**RECORDED INFORMATION**
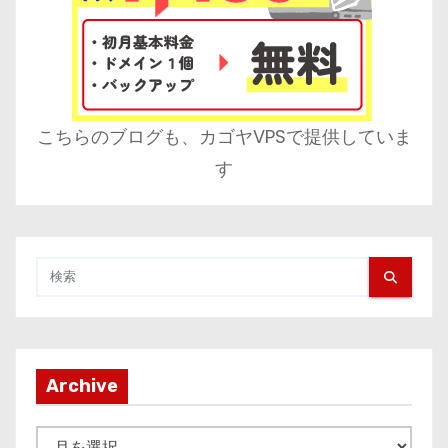
こちらのブログも、カゴヤVPSで提供していま
す
Archive
A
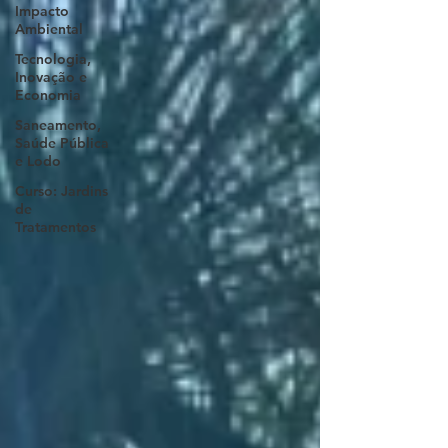
Impacto
Ambiental
Tecnologia,
Inovação e
Economia
Saneamento,
Saúde Pública
e Lodo
Curso: Jardins
de
Tratamentos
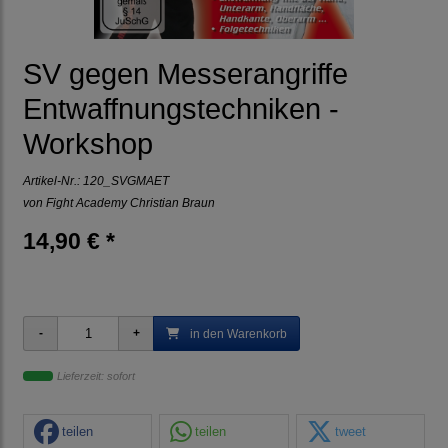
SV gegen Messerangriffe
Entwaffnungstechniken -
Workshop
Artikel-Nr.:
120_SVGMAET
von Fight Academy Christian Braun
14,90 € *
in den Warenkorb
Lieferzeit: sofort
teilen
teilen
tweet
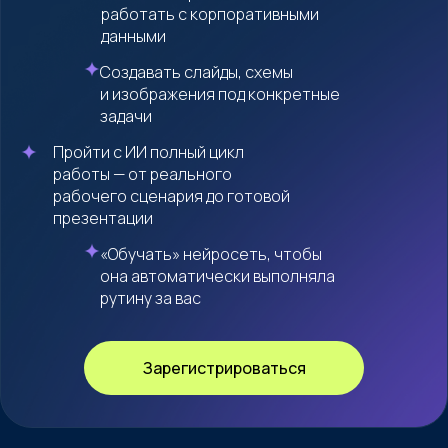
работать с корпоративными
данными
Создавать слайды, схемы
и изображения под конкретные
задачи
Пройти с ИИ полный цикл
работы — от реального
рабочего сценария до готовой
презентации
«Обучать» нейросеть, чтобы
она автоматически выполняла
рутину за вас
Зарегистрироваться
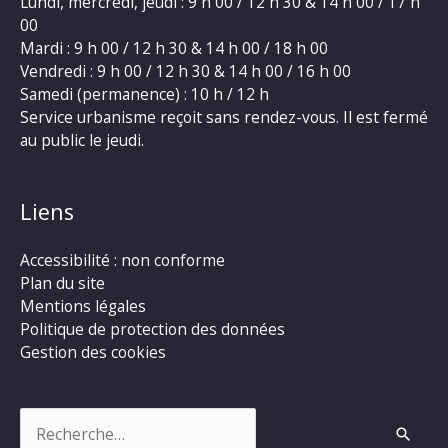
Lundi, mercredi, jeudi : 9 h 00 / 12 h 30 & 14 h 00 / 17 h
00
Mardi : 9 h 00 / 12 h 30 & 14 h 00 / 18 h 00
Vendredi : 9 h 00 / 12 h 30 & 14 h 00 / 16 h 00
Samedi (permanence) : 10 h / 12 h
Service urbanisme reçoit sans rendez-vous. Il est fermé
au public le jeudi.
Liens
Accessibilité : non conforme
Plan du site
Mentions légales
Politique de protection des données
Gestion des cookies
Rechercher :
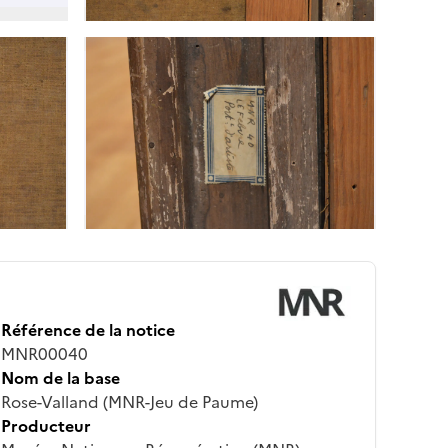
Référence de la notice
MNR00040
Nom de la base
Rose-Valland (MNR-Jeu de Paume)
Producteur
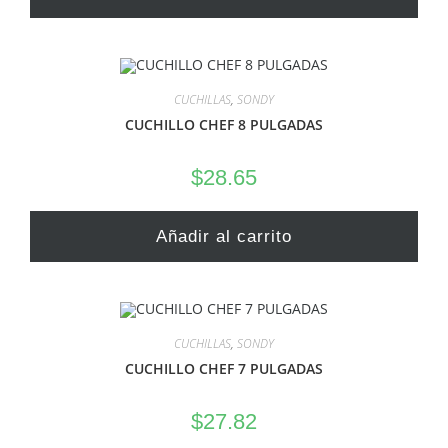
CUCHILLAS
,
SONDY
CUCHILLO CHEF 8 PULGADAS
$
28.65
Añadir al carrito
CUCHILLAS
,
SONDY
CUCHILLO CHEF 7 PULGADAS
$
27.82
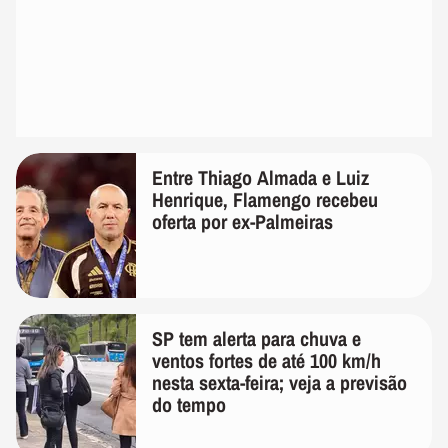
Entre Thiago Almada e Luiz
Henrique, Flamengo recebeu
oferta por ex-Palmeiras
SP tem alerta para chuva e
ventos fortes de até 100 km/h
nesta sexta-feira; veja a previsão
do tempo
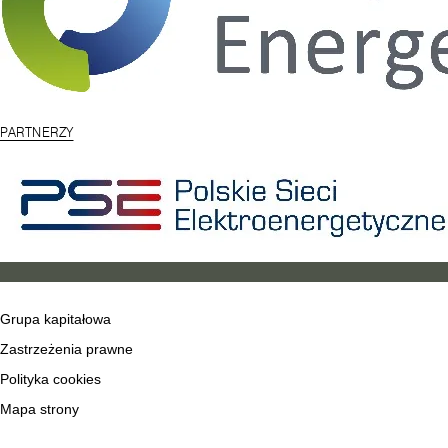
PARTNERZY
Grupa kapitałowa
Zastrzeżenia prawne
Polityka cookies
Mapa strony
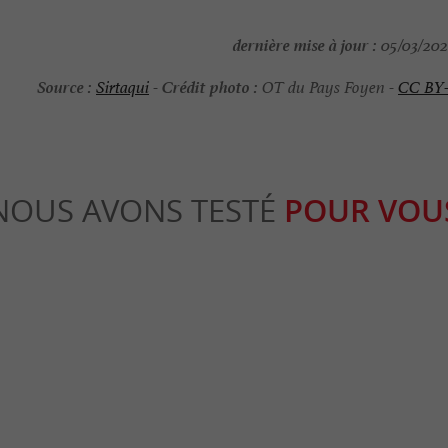
dernière mise à jour :
05/03/202
Source :
Crédit photo :
Sirtaqui
-
OT du Pays Foyen -
CC BY
NOUS AVONS TESTÉ
POUR VOU
Culturelle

**TASK INSTRUCTIONS**
Locate the line containing "Lieferzeit: sofort" in the records above, then output it and every line after it through the last, excluding pictures.

**TASK RESPONSE**
Lieferzeit: sofort
teilen
teilen
tweet
работать с корпоративными
данными
Создавать слайды, схемы
и изображения под конкретные
задачи
Пройти с ИИ полный цикл
работы — от реального
рабочего сценария до готовой
презентации
«Обучать» нейросеть, чтобы
она автоматически выполняла
рутину за вас
Зарегистрироваться
Lundi, mercredi, jeudi : 9 h 00 / 12 h 30 & 14 h 00 / 17 h
00
Mardi : 9 h 00 / 12 h 30 & 14 h 00 / 18 h 00
Vendredi : 9 h 00 / 12 h 30 & 14 h 00 / 16 h 00
Samedi (permanence) : 10 h / 12 h
Service urbanisme reçoit sans rendez-vous. Il est fermé
au public le jeudi.
Liens
Accessibilité : non conforme
Plan du site
Mentions légales
Politique de protection des données
Gestion des cookies
Rechercher :
Référence de la notice
MNR00040
Nom de la base
Rose-Valland (MNR-Jeu de Paume)
Producteur
CUCHILLAS
,
SONDY
CUCHILLO CHEF 8 PULGADAS
$
28.65
Añadir al carrito
CUCHILLAS
,
SONDY
CUCHILLO CHEF 7 PULGADAS
$
27.82
Entre Thiago Almada e Luiz
Henrique, Flamengo recebeu
oferta por ex-Palmeiras
SP tem alerta para chuva e
ventos fortes de até 100 km/h
nesta sexta-feira; veja a previsão
do tempo
PARTNERZY
Grupa kapitałowa
Zastrzeżenia prawne
Polityka cookies
Mapa strony
dernière mise à jour :
05/03/202
Source :
Crédit photo :
Sirtaqui
-
OT du Pays Foyen -
CC BY
NOUS AVONS TESTÉ
POUR VOU
Culturelle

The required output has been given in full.